Exercise brief:
From the listing below, output the lines between the one with "17:29 7 СЕРПНЯ, 2026" and the one with "опасных наводнениях на юге", including those two, and nothing else. Pictures are not copied.
# # #
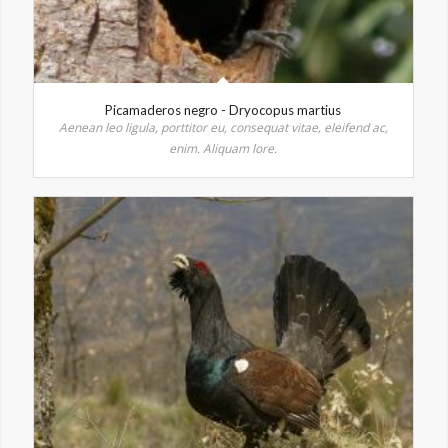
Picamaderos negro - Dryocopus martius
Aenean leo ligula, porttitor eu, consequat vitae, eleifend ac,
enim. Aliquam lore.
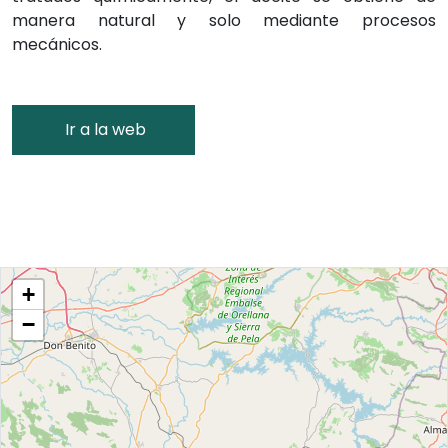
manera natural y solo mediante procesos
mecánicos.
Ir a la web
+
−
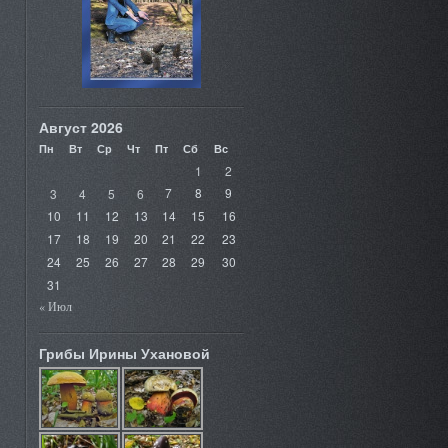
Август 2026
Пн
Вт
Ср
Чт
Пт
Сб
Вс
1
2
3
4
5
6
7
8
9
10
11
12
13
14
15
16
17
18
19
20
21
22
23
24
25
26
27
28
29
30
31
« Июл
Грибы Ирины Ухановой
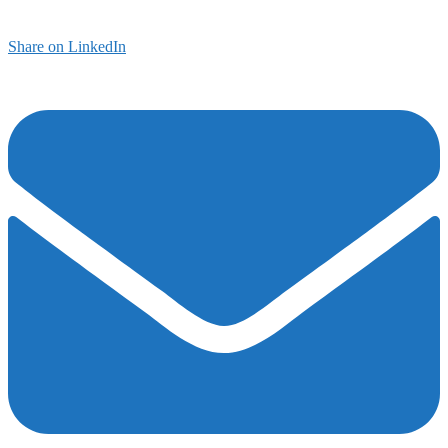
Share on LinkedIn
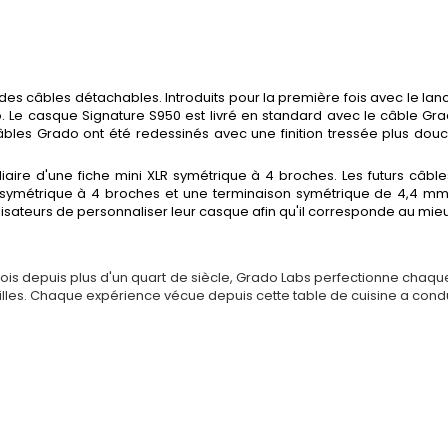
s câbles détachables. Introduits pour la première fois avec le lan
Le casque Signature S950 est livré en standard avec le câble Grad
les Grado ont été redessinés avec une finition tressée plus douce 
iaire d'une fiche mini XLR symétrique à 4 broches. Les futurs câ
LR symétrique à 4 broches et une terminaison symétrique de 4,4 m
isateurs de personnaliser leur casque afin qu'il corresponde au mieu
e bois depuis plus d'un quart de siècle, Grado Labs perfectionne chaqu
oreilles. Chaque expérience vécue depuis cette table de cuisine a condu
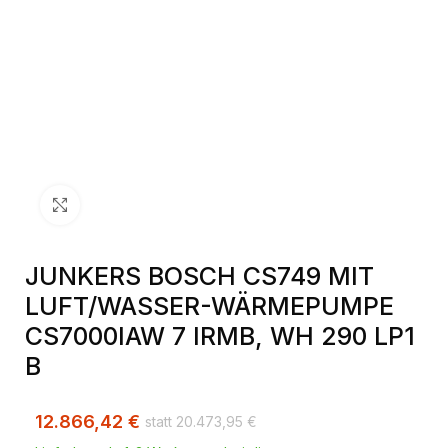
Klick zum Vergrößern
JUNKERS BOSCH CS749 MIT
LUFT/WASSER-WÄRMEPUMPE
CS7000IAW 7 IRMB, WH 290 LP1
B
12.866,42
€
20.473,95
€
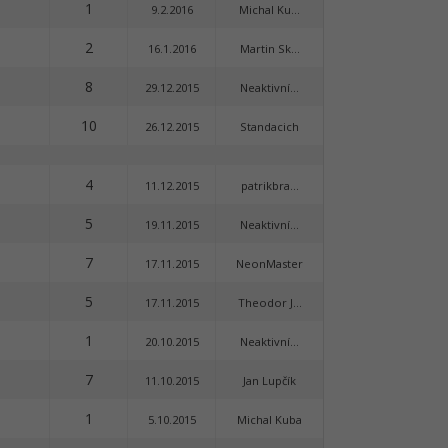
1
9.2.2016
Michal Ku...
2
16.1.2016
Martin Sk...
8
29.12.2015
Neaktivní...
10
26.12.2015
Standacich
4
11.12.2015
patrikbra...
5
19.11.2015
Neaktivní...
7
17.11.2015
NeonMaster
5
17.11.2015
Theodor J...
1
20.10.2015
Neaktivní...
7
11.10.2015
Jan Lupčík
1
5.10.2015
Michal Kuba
# # #
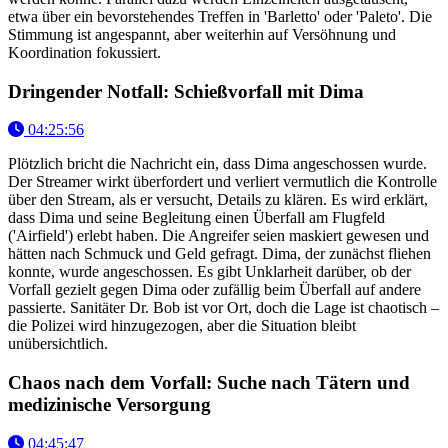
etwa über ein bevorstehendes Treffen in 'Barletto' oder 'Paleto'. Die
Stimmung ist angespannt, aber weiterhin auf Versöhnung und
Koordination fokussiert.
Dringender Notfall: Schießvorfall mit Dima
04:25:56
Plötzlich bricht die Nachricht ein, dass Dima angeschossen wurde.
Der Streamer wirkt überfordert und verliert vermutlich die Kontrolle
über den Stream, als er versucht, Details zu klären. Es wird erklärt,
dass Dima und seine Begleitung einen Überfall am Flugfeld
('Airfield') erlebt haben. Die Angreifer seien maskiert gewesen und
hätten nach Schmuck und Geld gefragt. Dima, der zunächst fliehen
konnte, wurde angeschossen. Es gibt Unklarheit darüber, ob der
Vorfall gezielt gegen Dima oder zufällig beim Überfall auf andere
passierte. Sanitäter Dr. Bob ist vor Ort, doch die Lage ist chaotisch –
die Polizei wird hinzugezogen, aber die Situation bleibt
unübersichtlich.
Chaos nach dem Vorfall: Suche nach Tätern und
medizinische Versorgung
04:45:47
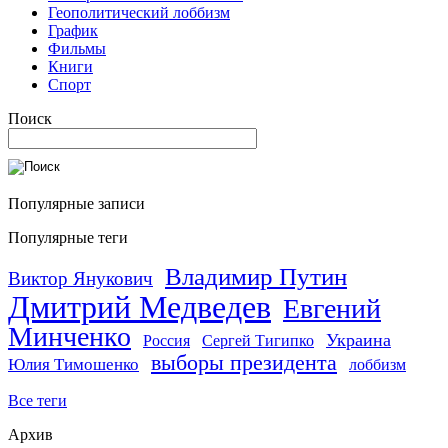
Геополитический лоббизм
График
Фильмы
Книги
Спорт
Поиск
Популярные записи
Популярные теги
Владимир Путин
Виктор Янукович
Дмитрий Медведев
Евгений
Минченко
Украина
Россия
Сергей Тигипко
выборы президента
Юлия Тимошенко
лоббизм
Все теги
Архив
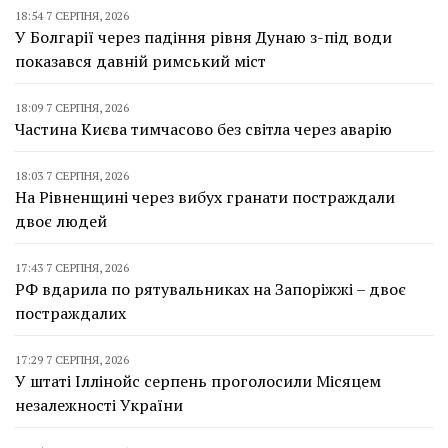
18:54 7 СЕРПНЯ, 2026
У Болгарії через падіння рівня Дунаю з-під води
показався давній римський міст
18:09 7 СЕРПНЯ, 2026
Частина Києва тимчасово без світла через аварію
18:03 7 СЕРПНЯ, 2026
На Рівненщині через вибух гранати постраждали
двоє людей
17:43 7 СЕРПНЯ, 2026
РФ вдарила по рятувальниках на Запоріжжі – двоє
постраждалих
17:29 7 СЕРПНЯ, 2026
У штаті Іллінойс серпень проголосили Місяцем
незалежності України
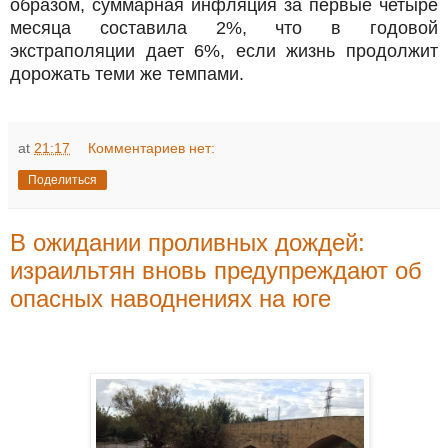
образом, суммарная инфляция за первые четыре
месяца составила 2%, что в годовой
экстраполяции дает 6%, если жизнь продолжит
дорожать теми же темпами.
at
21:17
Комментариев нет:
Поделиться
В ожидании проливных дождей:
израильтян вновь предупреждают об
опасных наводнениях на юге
# # #
Solution for this problem:
17:29 7 СЕРПНЯ, 2026
У штаті Іллінойс серпень проголосили Місяцем
незалежності України
образом, суммарная инфляция за первые четыре
месяца составила 2%, что в годовой
экстраполяции дает 6%, если жизнь продолжит
дорожать теми же темпами.
at
21:17
Комментариев нет:
Поделиться
В ожидании проливных дождей:
израильтян вновь предупреждают об
опасных наводнениях на юге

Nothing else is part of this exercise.